Many of the current justifications offered for SML are unconvincing—the need for tiny SML for personal devices, electronic dictionaries, and WAP in phones. Or the need for even easier implementation, when so many public domain libraries and classes for XML are available.  Or how our lives will be simplified by having more choice, when we can already choose our own simplified XML. I am happy for dialects like SML to exist as part of a methodology giving a well-thought-out way of using or analyzing or implementing XML, but I think we lose out if it is promoted as an alternative syntax outside XML.  If the SMLers hatch some major difference in functionality and there are good reasons why this functionality should be expressed at the lexical level, and if XML cannot express it well, then there is certainly room for a non-XML grammar.  But many things that look different turn out to be yet another structure that namespaces, fixed attributes or PIs are fine for.

So what areas is an SML suited for?  Perhaps reverse engineering will give some clue:

  • If it is UTF-8 only, it is not practical for local use for much non-Western data.
  • If it allows other sets but does not allow this to be unambiguously labeled, is it not suitable for transnational use.
  • If it does not include PIs, it is not suitable for server use (on the evidence that most server-side includes use special delimiters for what are in fact PIs).
  • If it does not include some mechanism for literal text, it is not suitable for direct data entry.
  • If it does not include syntactic distinction for the most common targets of tags (i.e., comments, elements, processing instructions, entity references), then people must introduce another layer straight away.
  • If it does not have basic attribute defaulting, it must be bundled with some transformation language; so it is best for recipient systems that know the defaults.

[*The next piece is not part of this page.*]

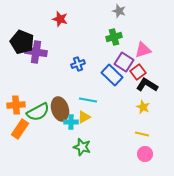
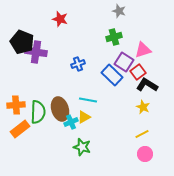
green semicircle: rotated 60 degrees counterclockwise
cyan cross: rotated 24 degrees counterclockwise
orange rectangle: rotated 18 degrees clockwise
yellow line: rotated 40 degrees counterclockwise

So I think that if SML has a future, it may be in the area of closed data transport and interprocess communication, where it is generated by API, and where human reader/writers do not touch it. But that area is the one that binary formats poach easily: some of the requirements may be better solved by more sophisticated entity management capabilities in MIME.

It is good to see some creativity and ingenuity at work. There is nothing wrong with that recipe.